Required action ▸ Under this line are records; the part from the line containing "大家好，我是组委会的小明。很遗憾地通知大家，原定于" through the line containing "汽车年检新规2020年新规定：2020年将取消纸质" should be repeated exactly. Please exclude pictures.

(Extracted page text data)
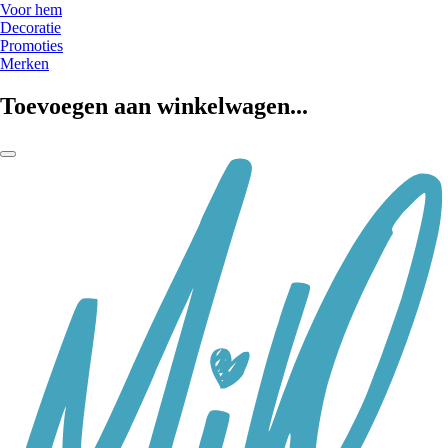
Voor hem
Decoratie
Promoties
Merken
Toevoegen aan winkelwagen...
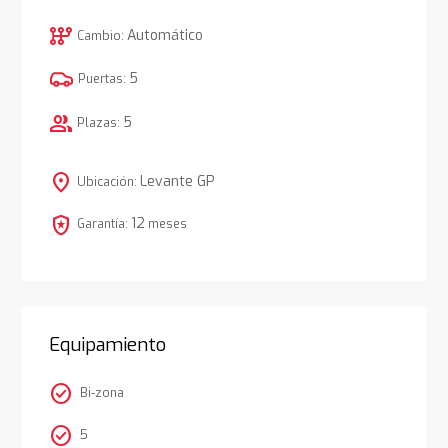
auto_transmission
Automático
Cambio:
5
Puertas:
group
5
Plazas:
location_on
Levante GP
Ubicación:
local_police
12
Garantía:
meses
Equipamiento
check_circle
Bi-zona
check_circle
5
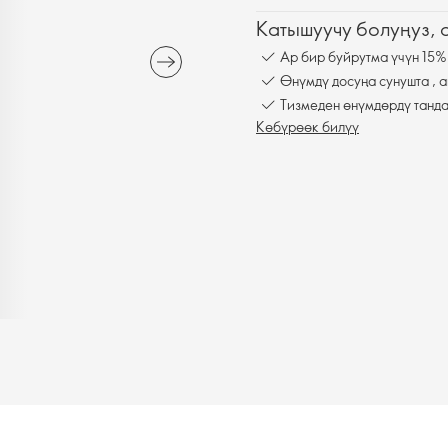
Катышуучу болуңуз,
Ар бир буйрутма үчүн 15%
Өнүмдү досуңа сунушта , а
Тизмеден өнүмдөрдү танда
Көбүрөөк билүү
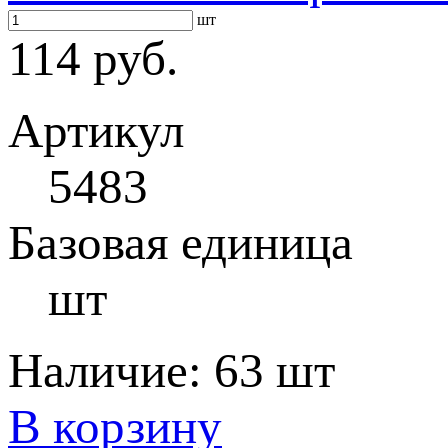
шт
114 руб.
Артикул
5483
Базовая единица
шт
Наличие:
63 шт
В корзину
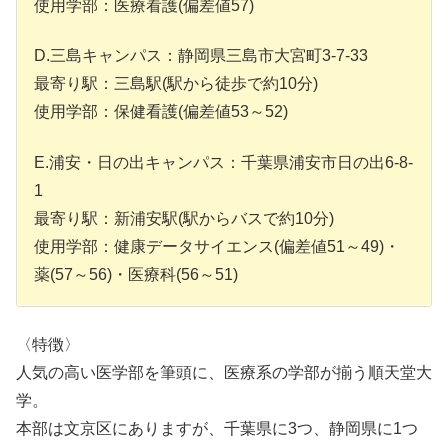
使用学部：医療看護(偏差値57)
D.三島キャンパス：静岡県三島市大宮町3-7-33
最寄り駅：三島駅(駅から徒歩で約10分)
使用学部：保健看護(偏差値53～52)
E.浦安・日の出キャンパス：千葉県浦安市日の出6-8-
1
最寄り駅：新浦安駅(駅からバスで約10分)
使用学部：健康データサイエンス(偏差値51～49)・
薬(57～56)・医療科(56～51)
〈特徴〉
人気の高い医学部を筆頭に、医療系の学部が揃う順天堂大
学。
本部は文京区にありますが、千葉県に3つ、静岡県に1つ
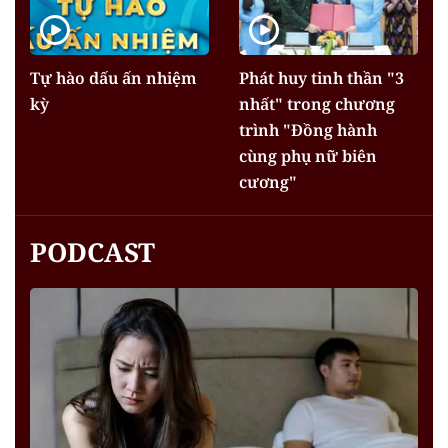
Tự hào dấu ấn nhiệm
Phát huy tinh thần "3
kỳ
nhất" trong chương
trình "Đồng hành
cùng phụ nữ biên
cương"
PODCAST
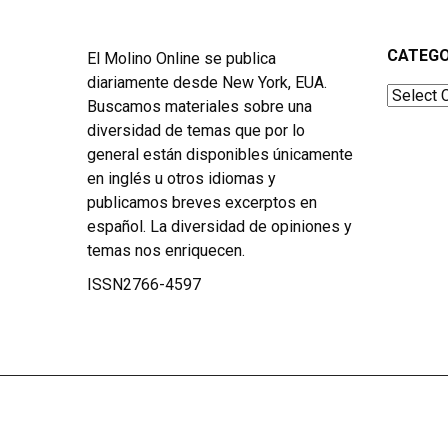
CATEGO
El Molino Online se publica
diariamente desde New York, EUA.
Categor
Buscamos materiales sobre una
diversidad de temas que por lo
general están disponibles únicamente
en inglés u otros idiomas y
publicamos breves excerptos en
español. La diversidad de opiniones y
temas nos enriquecen.
ISSN2766-4597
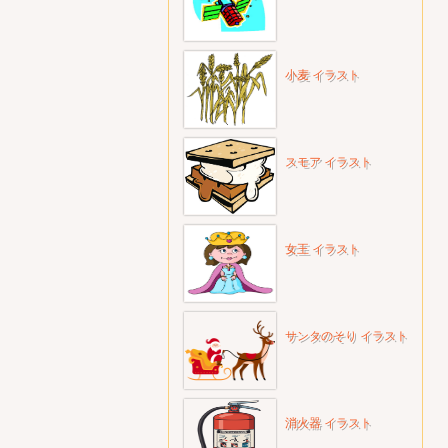
小麦 イラスト
スモア イラスト
女王 イラスト
サンタのそり イラスト
消火器 イラスト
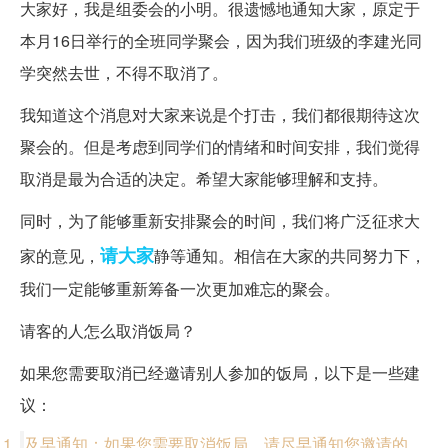
大家好，我是组委会的小明。很遗憾地通知大家，原定于
本月16日举行的全班同学聚会，因为我们班级的李建光同
学突然去世，不得不取消了。
我知道这个消息对大家来说是个打击，我们都很期待这次
聚会的。但是考虑到同学们的情绪和时间安排，我们觉得
取消是最为合适的决定。希望大家能够理解和支持。
同时，为了能够重新安排聚会的时间，我们将广泛征求大
请大家
家的意见，
静等通知。相信在大家的共同努力下，
我们一定能够重新筹备一次更加难忘的聚会。
请客的人怎么取消饭局？
如果您需要取消已经邀请别人参加的饭局，以下是一些建
议：
及早通知：如果您需要取消饭局，请尽早通知您邀请的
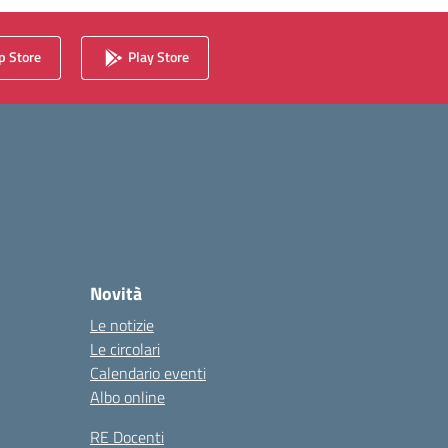
 Store
Play Store
Novità
Le notizie
Le circolari
Calendario eventi
Albo online
RE Docenti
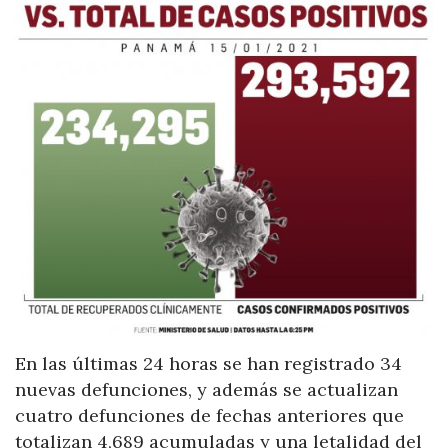
En las últimas 24 horas se han registrado 34
nuevas defunciones, y además se actualizan
cuatro defunciones de fechas anteriores que
totalizan 4,689 acumuladas y una letalidad del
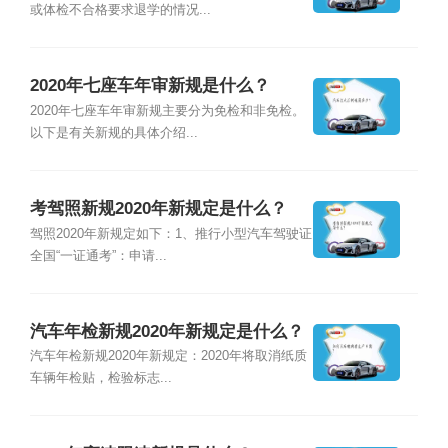
或体检不合格要求退学的情况...
2020年七座车年审新规是什么？
2020年七座车年审新规主要分为免检和非免检。
以下是有关新规的具体介绍...
考驾照新规2020年新规定是什么？
驾照2020年新规定如下：1、推行小型汽车驾驶证
全国“一证通考”：申请...
汽车年检新规2020年新规定是什么？
汽车年检新规2020年新规定：2020年将取消纸质
车辆年检贴，检验标志...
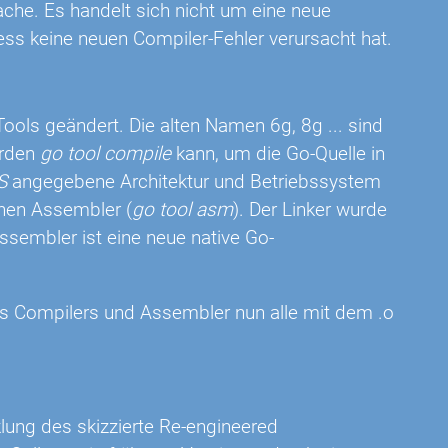
ache. Es handelt sich nicht um eine neue
ss keine neuen Compiler-Fehler verursacht hat.
ols geändert. Die alten Namen 6g, 8g ... sind
erden
go tool compile
kann, um die Go-Quelle in
S
angegebene Architektur und Betriebssystem
inen Assembler (
go tool asm
). Der Linker wurde
ssembler ist eine neue native Go-
des Compilers und Assembler nun alle mit dem .o
klung des skizzierte Re-engineered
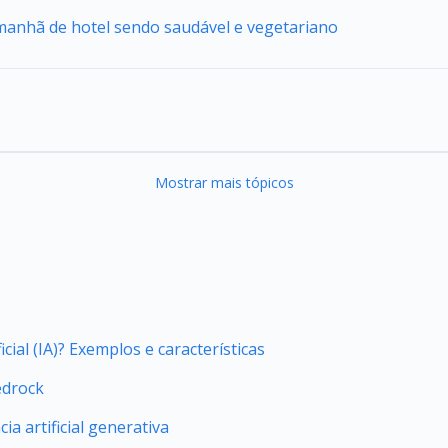
 manhã de hotel sendo saudável e vegetariano
Mostrar mais tópicos
icial (IA)? Exemplos e características
edrock
ia artificial generativa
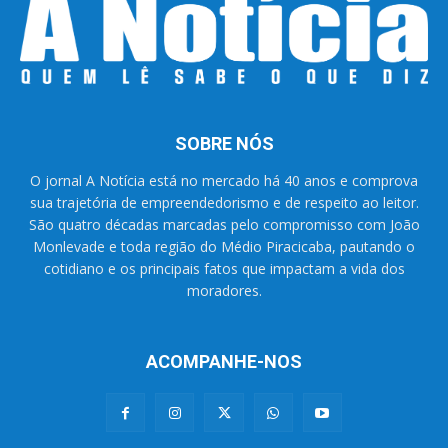
SOBRE NÓS
O jornal A Notícia está no mercado há 40 anos e comprova
sua trajetória de empreendedorismo e de respeito ao leitor.
São quatro décadas marcadas pelo compromisso com João
Monlevade e toda região do Médio Piracicaba, pautando o
cotidiano e os principais fatos que impactam a vida dos
moradores.
ACOMPANHE-NOS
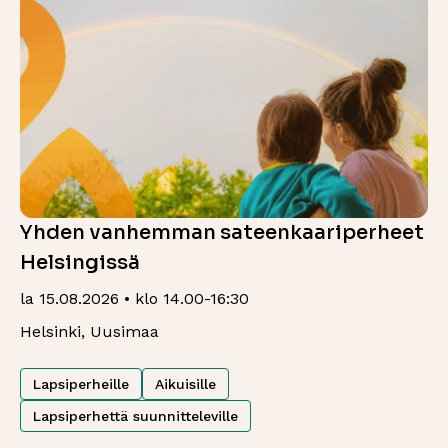
Yhden vanhemman sateenkaariperheet
Helsingissä
la 15.08.2026 • klo 14.00-16:30
Helsinki, Uusimaa
Lapsiperheille
Aikuisille
Lapsiperhettä suunnitteleville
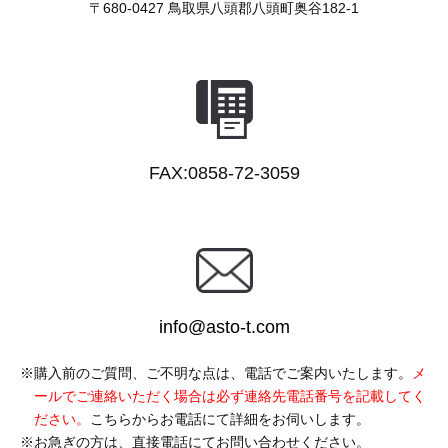
〒680-0427
鳥取県八頭郡八頭町奥谷182-1
FAX:0858-72-3059
info@asto-t.com
購入前のご質問、ご不明な点は、電話でご案内いたします。
メ
ールでご連絡いただく場合は必ず連絡先電話番号を記載してく
ださい。
こちらからお電話にて詳細をお伺いします。
お急ぎの方は、直接電話にてお問い合わせください。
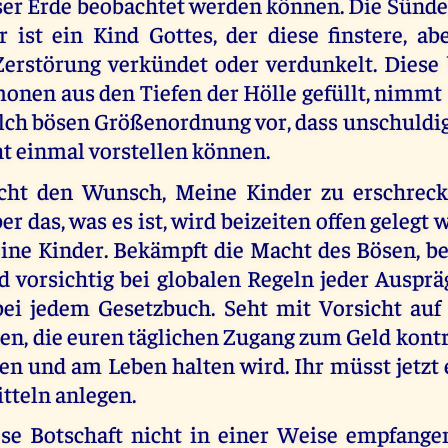
eser Erde beobachtet werden können. Die Sünden
r ist ein Kind Gottes, der diese finstere, a
erstörung verkündet oder verdunkelt. Diese
onen aus den Tiefen der Hölle gefüllt, nimm
olch bösen Größenordnung vor, dass unschuld
ht einmal vorstellen können.
cht den Wunsch, Meine Kinder zu erschreck
r das, was es ist, wird beizeiten offen gelegt 
eine Kinder. Bekämpft die Macht des Bösen, b
id vorsichtig bei globalen Regeln jeder Auspr
ei jedem Gesetzbuch. Seht mit Vorsicht auf
en, die euren täglichen Zugang zum Geld kontr
en und am Leben halten wird. Ihr müsst jetzt 
tteln anlegen.
ese Botschaft nicht in einer Weise empfange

Solution to this task ▸
大家好，我是组委会的小明。很遗憾地通知大家，原定于
本月16日举行的全班同学聚会，因为我们班级的李建光同
学突然去世，不得不取消了。
我知道这个消息对大家来说是个打击，我们都很期待这次
聚会的。但是考虑到同学们的情绪和时间安排，我们觉得
取消是最为合适的决定。希望大家能够理解和支持。
同时，为了能够重新安排聚会的时间，我们将广泛征求大
请大家
家的意见，
静等通知。相信在大家的共同努力下，
我们一定能够重新筹备一次更加难忘的聚会。
请客的人怎么取消饭局？
如果您需要取消已经邀请别人参加的饭局，以下是一些建
议：
及早通知：如果您需要取消饭局，请尽早通知您邀请的
 Store
Play Store
Novità
Le notizie
Le circolari
Calendario eventi
Albo online
RE Docenti
En las últimas 24 horas se han registrado 34
nuevas defunciones, y además se actualizan
cuatro defunciones de fechas anteriores que
totalizan 4,689 acumuladas y una letalidad del
或体检不合格要求退学的情况...
2020年七座车年审新规是什么？
2020年七座车年审新规主要分为免检和非免检。
以下是有关新规的具体介绍...
考驾照新规2020年新规定是什么？
驾照2020年新规定如下：1、推行小型汽车驾驶证
全国“一证通考”：申请...
汽车年检新规2020年新规定是什么？
汽车年检新规2020年新规定：2020年将取消纸质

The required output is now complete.